# Sorry for earlier snobbery. It's EqQueen97



## ScarlettEqQueen97 (Jul 20, 2013)

Hi all horse people.
Sooo earlier and yesterday, I was signed in as EqQueen97. I realize that I was being a total *****. And I'm sorry. I try not to be like this but it's who I am, and I'm gonna do my best not to be me.
Anyway,
I'm Scarlett, I own five Warmbloods- two Hanovarians, two Holsteiners and a Dutch Warmblood. Hopefully my dad will wire the money to Germany so I can purchase a new eq/jumper, a Rhineländer. My horses are all imports- mostly from Germany but some from The Netherlands and Austria. I live in Wellington, Florida, and I show on the hunter jumper circuit down there. I am nicknamed by my barn mates as the Eq Queen, thus my username. I compete at the Maclay level in 3'6-3'9's and school 4'. Equitation is my thing, although I compete and win in hunters and jumpers. I plan on going pro with riding and being a professional rider and later a trainer. I board at a large commercial hunter barn with strict rules, and get in trouble there a lot. I have a boyfriend who is a non equestrian and am 16. I'm fairly tall and am very slender. My friends and I like to party and get in trouble. I am the wildest of them all. 
Sorry if I made a bad impression. I try to quell the eq ***** in me, but obvs, I didn't succeed. Sorry again and I hope that I don't get kicked out again. Sometimes I get sick of that. People think that when you have serious money, that everything is easy. My parents suck and are divorced, I have an evil stepsister, and they do nothing to support me or even reform me. They let me run wild and ten yell when I screw up. I get it that people hate girls like me. I'm used to it by now. But on the Internet, no one knows me. I can be me and be vulnerable or not so cruel or not so wild. I guess my point is not to judge a book by it's cover or first few pages. Hope you all understand.
Scarlett
_Posted via Mobile Device_


----------



## LovesMyDunnBoy (Aug 11, 2011)

To be honest, I was completely shocked into silence at the way you have spoke to people. 

I'm 17, and also a girl.. And I cannot believe someone (even a teenage girl) could be so outright rude. You can't blame your parents for your attitude. You're a big girl, you're responsible for your own actions. My parents are also divorced, my dad is not in my life at all whatsoever. I have two Autistic younger brothers and a sister I help support. I work for everything for my horse, as well as my family.

We don't have a lot of money, and I'm putting myself through 8 years of vet school at A&M University. I have a full time job, 45 hours a week. 

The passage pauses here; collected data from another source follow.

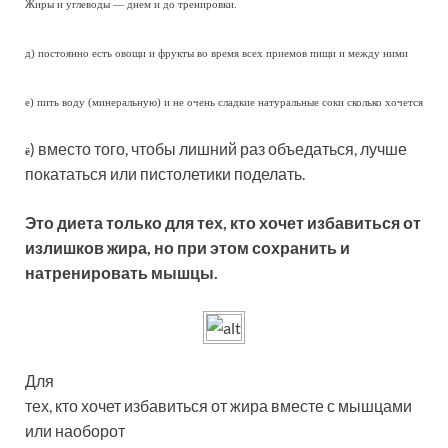
Жиры и углеводы — днем и до тренировки.
д) постоянно есть овощи и фрукты во время всех приемов пищи и между ними
е) пить воду (минеральную) и не очень сладкие натуральные соки сколько хочется
) вместо того, чтобы лишний раз объедаться, лучше
ё
покататься или пистолетики поделать.
Это диета только для тех, кто хочет избавиться от
излишков жира, но при этом сохранить и
натренировать мышцы.
Для
тех, кто хочет избавиться от жира вместе с мышцами
или наоборот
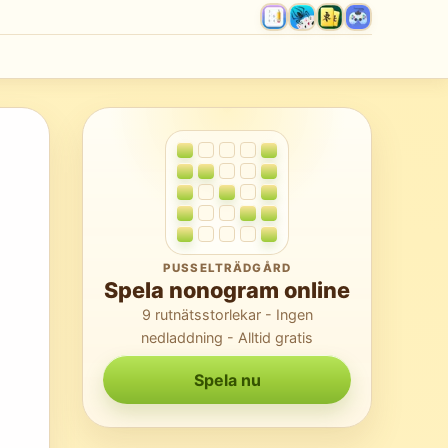
PUSSELTRÄDGÅRD
Spela nonogram online
9 rutnätsstorlekar - Ingen
nedladdning - Alltid gratis
Spela nu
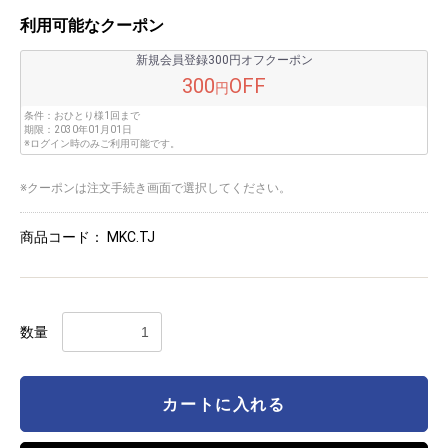
利用可能なクーポン
新規会員登録300円オフクーポン
300
OFF
円
条件：
おひとり様1回まで
期限：
2030年01月01日
※ログイン時のみご利用可能です。
※クーポンは注文手続き画面で選択してください。
商品コード：
MKC.TJ
数量
カートに入れる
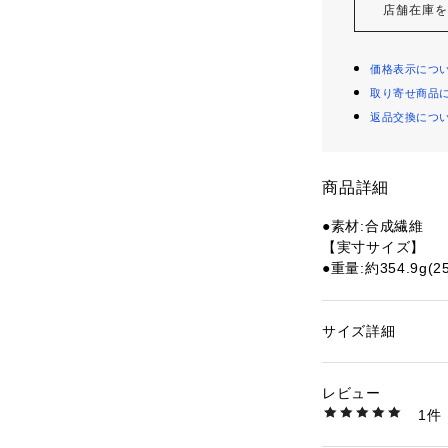
店舗在庫
価格表示につ
取り寄せ商品
返品交換につ
商品詳細
●素材:合成繊維
【実寸サイズ】
●重量:約354.9g(2
●メーカーカラー表記:Clou
Red
●Lightstri
サイズ詳細
性別：
メンズ
ダイレクトなコー
カテゴリー：
アウト
●ディファイアント
レビュー
自信を持ってコー
商品番号：
15400004
1件
るプレイヤー向け
10899796501 （
捷性を重視して作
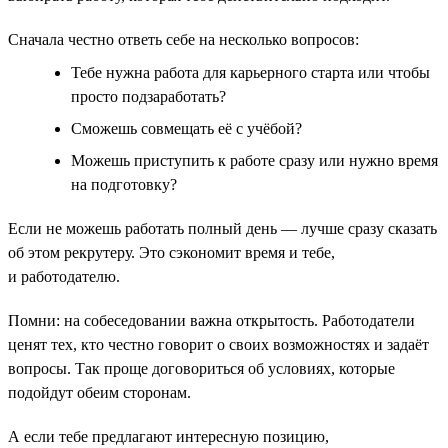
Сначала честно ответь себе на несколько вопросов:
Тебе нужна работа для карьерного старта или чтобы
просто подзаработать?
Сможешь совмещать её с учёбой?
Можешь приступить к работе сразу или нужно время
на подготовку?
Если не можешь работать полный день — лучше сразу сказать
об этом рекрутеру. Это сэкономит время и тебе,
и работодателю.
Помни: на собеседовании важна открытость. Работодатели
ценят тех, кто честно говорит о своих возможностях и задаёт
вопросы. Так проще договориться об условиях, которые
подойдут обеим сторонам.
А если тебе предлагают интересную позицию,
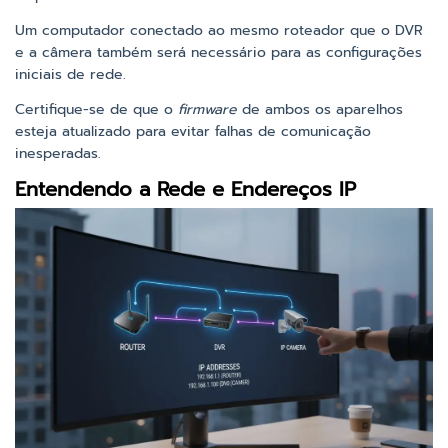
Um computador conectado ao mesmo roteador que o DVR
e a câmera também será necessário para as configurações
iniciais de rede.
Certifique-se de que o
firmware
de ambos os aparelhos
esteja atualizado para evitar falhas de comunicação
inesperadas.
Entendendo a Rede e Endereços IP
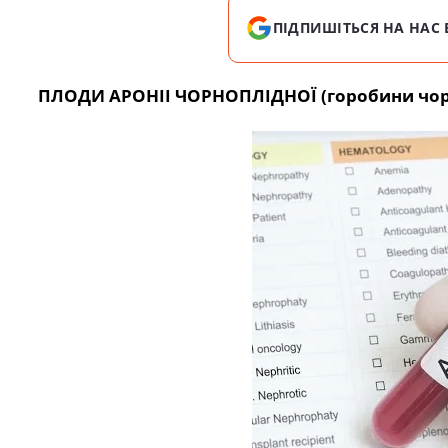
ПІДПИШІТЬСЯ НА НАС 
ПЛОДИ АРОНІІ ЧОРНОПЛІДНОЇ (горобини чорн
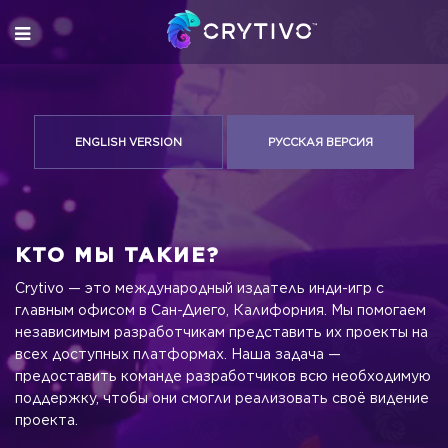
ENGLISH VERSION
РУССКАЯ ВЕРСИЯ
КТО МЫ ТАКИЕ?
Crytivo — это международный издатель инди-игр с
главным офисом в Сан-Диего, Калифорния. Мы помогаем
независимым разработчикам представить их проекты на
всех доступных платформах. Наша задача —
предоставить команде разработчиков всю необходимую
поддержку, чтобы они смогли реализовать своё видение
проекта.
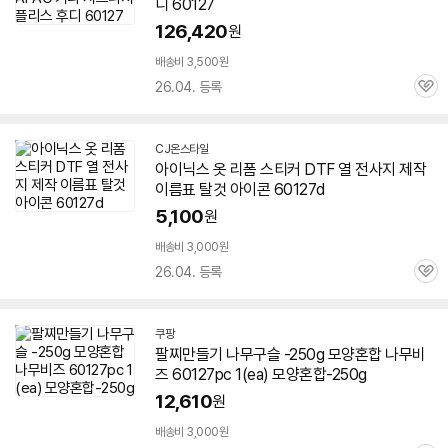
디
60127
126,420
원
배송비 3,500원
26.04. 등록
관
심
CJ온스타일
아이닉스 옷 리폼 스티커 DTF 열 전사지 제작
이름표 탈것 아이콘
60127
d
5,100
원
배송비 3,000원
26.04. 등록
관
심
쿠팡
팔찌만들기 나무구슬 -250g 모양혼합 나무비
즈
60127
pc 1(ea) 모양혼합-250g
12,610
원
배송비 3,000원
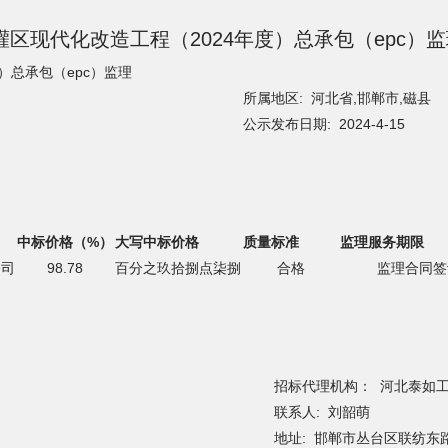
工程（2024年度）总承包（epc）监理
）总承包（epc）监理
所属地区: 河北省,邯郸市,磁县
公示发布日期: 2024-4-15
中标价格（%）
大写中标价格
质量标准
监理服务期限
公司
98.78
百分之玖拾捌点柒捌
合格
监理合同签
招标代理机构： 河北泰如
联系人: 刘韶萌
地址: 邯郸市丛台区联纺东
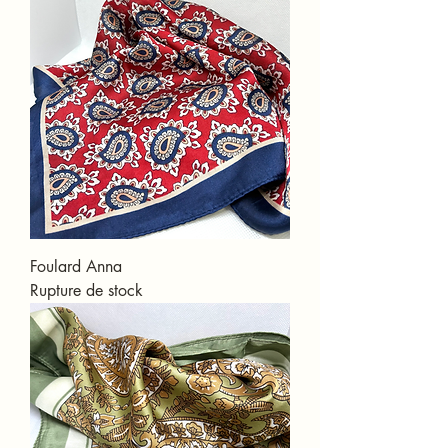
Foulard Anna
Rupture de stock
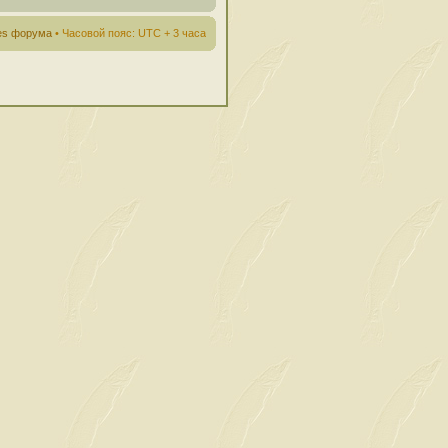
ies форума
• Часовой пояс: UTC + 3 часа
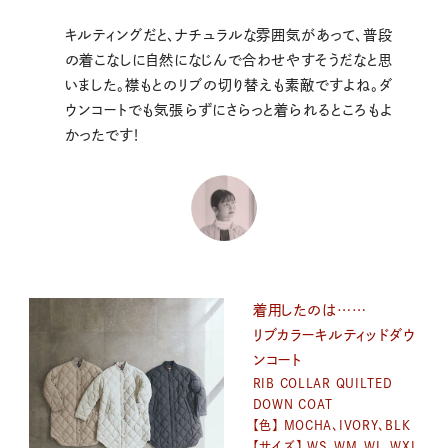
キルティングだと、ナチュラルな雰囲気があって、普段
の着こなしに自然になじんで合わせやすそうだなと思
いました。襟もとのリブの切り替えも素敵ですよね。ダ
ウンコートでも気張らずにさらっと着られるところもよ
かったです！
着用したのは……
リブカラーキルティッドダウ
ンコート
RIB COLLAR QUILTED
DOWN COAT
【色】 MOCHA、IVORY、BLK
【サイズ】 WS、WM、WL、WXL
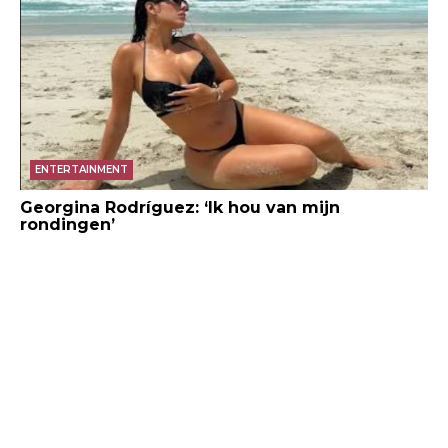
ENTERTAINMENT
Georgina Rodríguez: ‘Ik hou van mijn
rondingen’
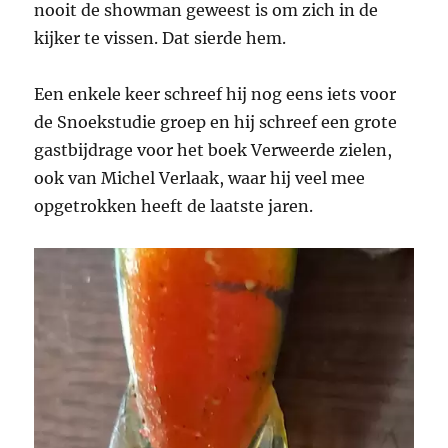
nooit de showman geweest is om zich in de
kijker te vissen. Dat sierde hem.
Een enkele keer schreef hij nog eens iets voor
de Snoekstudie groep en hij schreef een grote
gastbijdrage voor het boek Verweerde zielen,
ook van Michel Verlaak, waar hij veel mee
opgetrokken heeft de laatste jaren.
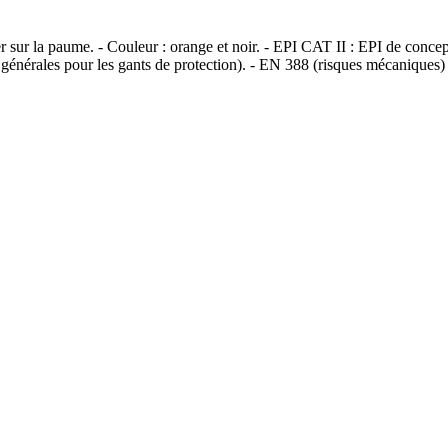
éger sur la paume. - Couleur : orange et noir. - EPI CAT II : EPI de con
nérales pour les gants de protection). - EN 388 (risques mécaniques) : 3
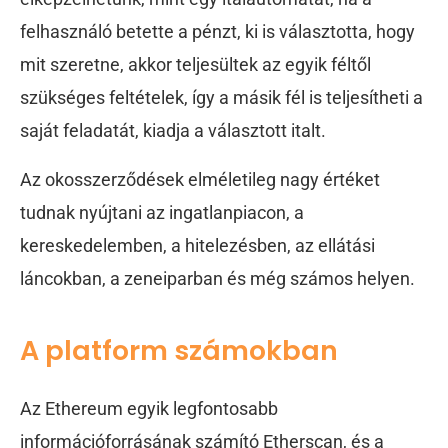
felhasználó betette a pénzt, ki is választotta, hogy
mit szeretne, akkor teljesültek az egyik féltől
szükséges feltételek, így a másik fél is teljesítheti a
saját feladatát, kiadja a választott italt.
Az okosszerződések elméletileg nagy értéket
tudnak nyújtani az ingatlanpiacon, a
kereskedelemben, a hitelezésben, az ellátási
láncokban, a zeneiparban és még számos helyen.
A platform számokban
Az Ethereum egyik legfontosabb
információforrásának számító Etherscan, és a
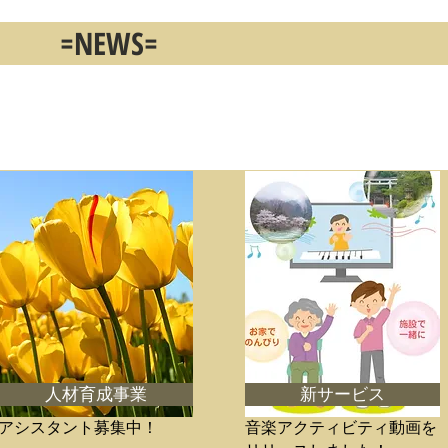
=NEWS=
人材育成事業
新サービス
アシスタント募集中！
音楽アクティビティ動画を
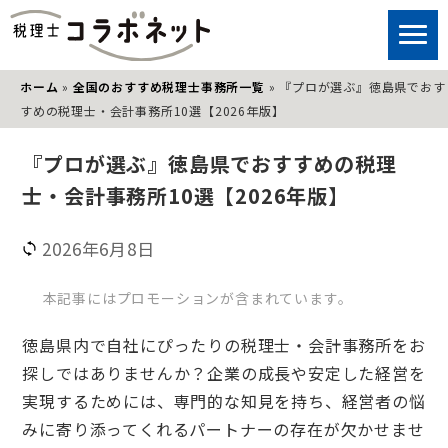
ホーム
»
全国のおすすめ税理士事務所一覧
»
『プロが選ぶ』徳島県でおす
すめの税理士・会計事務所10選【2026年版】
『プロが選ぶ』徳島県でおすすめの税理
士・会計事務所10選【2026年版】
2026年6月8日
本記事にはプロモーションが含まれています。
徳島県内で自社にぴったりの税理士・会計事務所をお
探しではありませんか？企業の成長や安定した経営を
実現するためには、専門的な知見を持ち、経営者の悩
みに寄り添ってくれるパートナーの存在が欠かせませ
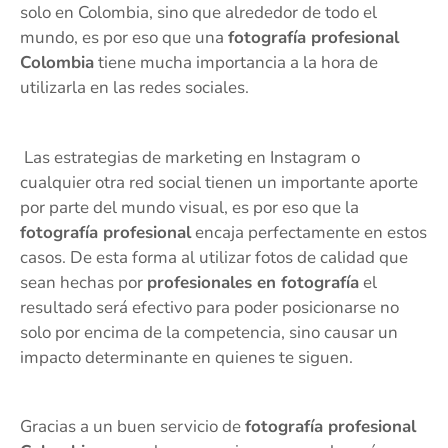
solo en Colombia, sino que alrededor de todo el
mundo, es por eso que una
fotografía profesional
Colombia
tiene mucha importancia a la hora de
utilizarla en las redes sociales.
Las estrategias de marketing en Instagram o
cualquier otra red social tienen un importante aporte
por parte del mundo visual, es por eso que la
fotografía profesional
encaja perfectamente en estos
casos. De esta forma al utilizar fotos de calidad que
sean hechas por
profesionales en fotografía
el
resultado será efectivo para poder posicionarse no
solo por encima de la competencia, sino causar un
impacto determinante en quienes te siguen.
Gracias a un buen servicio de
fotografía profesional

It's very unfortunate to see someone with so little respect for her fellow human beings, based on social status or race. My boyfriend also happens to be Mexican, I'm white, and it really ****es me off that you think Mexicans are there to serve you. If this is how you treat other people, I can't imagine how you treat your prized "imported Warmbloods"

I, and other people I'm sure, appreciate the apology. But at your age, you should take responsibility for yourself and not blame it on the fact that's your parents "let you run wild".
_Posted via Mobile Device_


----------



## my2geldings (Feb 18, 2008)

LovesMyDunnBoy said:


> To be honest, I was completely shocked into silence at the way you have spoke to people.
> 
> I'm 17, and also a girl.. And I cannot believe someone (even a teenage girl) could be so outright rude. You can't blame your parents for your attitude. You're a big girl, you're responsible for your own actions. My parents are also divorced, my dad is not in my life at all whatsoever. I have two Autistic younger brothers and a sister I help support. I work for everything for my horse, as well as my family.
> 
> ...


Love your response. This girl is a poop disturber and will eventually get bored of the site and leave us alone-TROLL!
_Posted via Mobile Device_


----------



## Clayton Taffy (May 24, 2011)

ScarlettEqQueen97 said:


> Hi all horse people.
> Sooo earlier and yesterday, I was signed in as EqQueen97. I realize that I was being a total *****. And I'm sorry. I try not to be like this but it's who I am, and I'm gonna do my best not to be me.
> Anyway,
> I'm Scarlett, I own five Warmbloods- two Hanovarians, two Holsteiners and a Dutch Warmblood. Hopefully my dad will wire the money to Germany so I can purchase a new eq/jumper, a Rhineländer. My horses are all imports- mostly from Germany but some from The Netherlands and Austria. I live in Wellington, Florida, and I show on the hunter jumper circuit down there. I am nicknamed by my barn mates as the Eq Queen, thus my username. I compete at the Maclay level in 3'6-3'9's and school 4'. Equitation is my thing, although I compete and win in hunters and jumpers. I plan on going pro with riding and being a professional rider and later a trainer. I board at a large commercial hunter barn with strict rules, and get in trouble there a lot. I have a boyfriend who is a non equestrian and am 16. I'm fairly tall and am very slender. My friends and I like to party and get in trouble. I am the wildest of them all.
> ...



What is the point of being banned if you can change your name and come right back? Kind of counterproductive. I thought banned was banned, at least for a while. Who are the others that were banned, changed their names and are back?


----------



## SouthernTrails (Dec 19, 2008)

.

She was banned after starting a new account, plus this new one.... violation of the rules 

But many of her posts were removed already for improper etiquette

Thread is now closed

.


----------